[Dataset records]
-- Opening Marker --

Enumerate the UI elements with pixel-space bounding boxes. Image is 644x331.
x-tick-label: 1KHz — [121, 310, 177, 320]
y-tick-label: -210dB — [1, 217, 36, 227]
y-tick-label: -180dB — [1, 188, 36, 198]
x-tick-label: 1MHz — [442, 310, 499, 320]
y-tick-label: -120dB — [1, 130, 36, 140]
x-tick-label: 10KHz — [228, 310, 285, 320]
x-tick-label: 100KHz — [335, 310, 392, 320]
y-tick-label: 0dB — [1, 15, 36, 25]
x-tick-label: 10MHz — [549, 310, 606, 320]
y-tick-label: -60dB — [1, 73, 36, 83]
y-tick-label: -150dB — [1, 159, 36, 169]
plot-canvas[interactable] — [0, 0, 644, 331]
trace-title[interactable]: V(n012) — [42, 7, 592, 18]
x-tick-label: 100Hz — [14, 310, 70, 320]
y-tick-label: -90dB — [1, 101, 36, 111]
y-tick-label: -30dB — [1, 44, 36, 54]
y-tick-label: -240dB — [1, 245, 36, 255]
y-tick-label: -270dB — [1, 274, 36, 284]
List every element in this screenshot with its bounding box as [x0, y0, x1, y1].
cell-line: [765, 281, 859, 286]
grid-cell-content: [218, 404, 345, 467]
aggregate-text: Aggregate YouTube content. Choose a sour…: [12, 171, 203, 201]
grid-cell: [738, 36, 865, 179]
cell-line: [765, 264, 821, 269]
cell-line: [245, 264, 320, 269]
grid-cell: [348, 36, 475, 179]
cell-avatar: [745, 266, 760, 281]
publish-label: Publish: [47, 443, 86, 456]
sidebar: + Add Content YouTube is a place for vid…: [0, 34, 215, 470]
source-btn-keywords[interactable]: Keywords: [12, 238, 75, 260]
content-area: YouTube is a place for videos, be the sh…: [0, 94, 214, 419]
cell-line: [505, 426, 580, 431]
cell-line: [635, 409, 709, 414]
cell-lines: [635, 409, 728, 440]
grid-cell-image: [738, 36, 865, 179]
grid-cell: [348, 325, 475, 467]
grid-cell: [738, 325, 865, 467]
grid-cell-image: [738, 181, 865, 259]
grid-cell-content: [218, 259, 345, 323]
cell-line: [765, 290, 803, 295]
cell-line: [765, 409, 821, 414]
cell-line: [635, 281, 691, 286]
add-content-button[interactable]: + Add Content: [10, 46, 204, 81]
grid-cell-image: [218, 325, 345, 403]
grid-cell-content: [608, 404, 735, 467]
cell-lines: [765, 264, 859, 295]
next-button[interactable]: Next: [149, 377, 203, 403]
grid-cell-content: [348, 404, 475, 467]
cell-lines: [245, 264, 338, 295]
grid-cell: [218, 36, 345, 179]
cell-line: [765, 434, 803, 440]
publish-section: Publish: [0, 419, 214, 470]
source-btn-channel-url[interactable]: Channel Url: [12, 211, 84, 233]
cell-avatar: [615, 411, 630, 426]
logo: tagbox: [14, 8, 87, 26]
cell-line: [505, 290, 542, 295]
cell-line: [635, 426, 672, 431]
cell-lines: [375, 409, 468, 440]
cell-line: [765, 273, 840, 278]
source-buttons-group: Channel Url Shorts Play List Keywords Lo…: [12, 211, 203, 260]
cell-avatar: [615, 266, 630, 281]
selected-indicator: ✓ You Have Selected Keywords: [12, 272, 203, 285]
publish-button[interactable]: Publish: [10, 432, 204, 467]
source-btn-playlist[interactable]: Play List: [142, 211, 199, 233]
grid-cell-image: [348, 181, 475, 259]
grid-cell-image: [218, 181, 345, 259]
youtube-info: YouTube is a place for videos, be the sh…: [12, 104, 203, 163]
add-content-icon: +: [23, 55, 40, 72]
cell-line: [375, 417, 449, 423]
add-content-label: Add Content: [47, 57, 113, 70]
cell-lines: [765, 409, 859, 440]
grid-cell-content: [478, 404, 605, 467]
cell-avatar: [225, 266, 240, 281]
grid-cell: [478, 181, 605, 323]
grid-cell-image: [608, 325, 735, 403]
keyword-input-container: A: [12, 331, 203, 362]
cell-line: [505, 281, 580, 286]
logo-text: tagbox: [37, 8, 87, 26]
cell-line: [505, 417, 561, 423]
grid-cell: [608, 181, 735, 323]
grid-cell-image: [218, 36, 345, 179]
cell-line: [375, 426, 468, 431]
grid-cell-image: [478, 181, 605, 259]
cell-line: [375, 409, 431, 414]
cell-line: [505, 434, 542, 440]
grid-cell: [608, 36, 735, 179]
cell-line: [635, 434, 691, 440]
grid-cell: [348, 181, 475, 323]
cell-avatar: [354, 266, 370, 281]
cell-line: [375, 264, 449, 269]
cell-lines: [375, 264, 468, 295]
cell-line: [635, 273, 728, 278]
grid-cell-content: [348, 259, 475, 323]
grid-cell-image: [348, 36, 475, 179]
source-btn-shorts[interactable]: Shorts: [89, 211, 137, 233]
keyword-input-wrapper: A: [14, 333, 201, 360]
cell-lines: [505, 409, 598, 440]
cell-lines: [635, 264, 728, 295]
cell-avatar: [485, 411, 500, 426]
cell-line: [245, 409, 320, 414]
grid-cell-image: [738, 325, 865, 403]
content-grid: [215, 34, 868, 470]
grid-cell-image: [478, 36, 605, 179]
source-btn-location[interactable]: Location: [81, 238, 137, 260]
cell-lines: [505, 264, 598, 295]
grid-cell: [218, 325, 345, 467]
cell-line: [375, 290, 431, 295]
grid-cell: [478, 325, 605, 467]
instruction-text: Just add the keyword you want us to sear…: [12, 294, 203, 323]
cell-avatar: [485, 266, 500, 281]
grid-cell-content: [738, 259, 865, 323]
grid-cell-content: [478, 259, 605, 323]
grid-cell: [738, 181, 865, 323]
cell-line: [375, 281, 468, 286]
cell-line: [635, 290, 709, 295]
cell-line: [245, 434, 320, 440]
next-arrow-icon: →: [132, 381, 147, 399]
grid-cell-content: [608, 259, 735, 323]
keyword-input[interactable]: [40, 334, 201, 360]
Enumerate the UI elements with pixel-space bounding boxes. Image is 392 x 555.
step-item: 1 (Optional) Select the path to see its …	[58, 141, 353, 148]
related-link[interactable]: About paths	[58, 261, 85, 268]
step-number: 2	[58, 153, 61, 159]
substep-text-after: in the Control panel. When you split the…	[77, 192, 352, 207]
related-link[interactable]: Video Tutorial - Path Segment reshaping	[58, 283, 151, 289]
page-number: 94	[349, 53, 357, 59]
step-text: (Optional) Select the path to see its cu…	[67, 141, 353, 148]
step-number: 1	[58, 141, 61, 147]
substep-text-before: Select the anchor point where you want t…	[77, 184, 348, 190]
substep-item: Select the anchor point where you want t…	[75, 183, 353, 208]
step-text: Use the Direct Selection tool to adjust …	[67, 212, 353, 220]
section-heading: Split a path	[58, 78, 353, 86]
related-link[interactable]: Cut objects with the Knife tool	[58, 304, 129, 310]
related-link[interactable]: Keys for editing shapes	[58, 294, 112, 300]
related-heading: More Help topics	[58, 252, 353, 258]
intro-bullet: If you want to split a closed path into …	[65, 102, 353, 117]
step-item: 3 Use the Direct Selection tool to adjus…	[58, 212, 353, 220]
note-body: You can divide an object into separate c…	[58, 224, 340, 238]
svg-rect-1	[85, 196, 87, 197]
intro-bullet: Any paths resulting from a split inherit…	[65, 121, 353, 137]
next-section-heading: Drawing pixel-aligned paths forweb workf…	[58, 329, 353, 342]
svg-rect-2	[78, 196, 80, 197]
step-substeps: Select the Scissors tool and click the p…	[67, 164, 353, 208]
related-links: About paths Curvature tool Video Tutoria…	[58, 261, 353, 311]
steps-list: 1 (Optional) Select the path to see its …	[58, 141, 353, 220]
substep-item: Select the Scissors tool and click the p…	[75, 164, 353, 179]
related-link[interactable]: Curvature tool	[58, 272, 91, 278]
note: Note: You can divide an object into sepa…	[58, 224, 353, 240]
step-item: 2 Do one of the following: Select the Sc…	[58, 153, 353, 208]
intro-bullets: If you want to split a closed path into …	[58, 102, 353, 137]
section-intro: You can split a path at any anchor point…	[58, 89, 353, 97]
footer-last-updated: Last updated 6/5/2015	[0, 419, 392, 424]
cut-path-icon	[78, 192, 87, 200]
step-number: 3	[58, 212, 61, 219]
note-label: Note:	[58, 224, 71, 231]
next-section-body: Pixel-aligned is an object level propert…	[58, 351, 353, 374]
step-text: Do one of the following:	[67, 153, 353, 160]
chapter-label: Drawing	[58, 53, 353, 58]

-- Closing Marker --

**What the task asks:**
Each line above that contains the string "with" should be copied.

**Solution:**
Enumerate the UI elements with pixel-space bounding boxes. Image is 644x331.
List every element in this screenshot with its bounding box as [x0, y0, x1, y1].
Enumerate the UI elements with pixel-space bounding boxes. Image is 392 x 555.
related-link[interactable]: Cut objects with the Knife tool	[58, 304, 129, 310]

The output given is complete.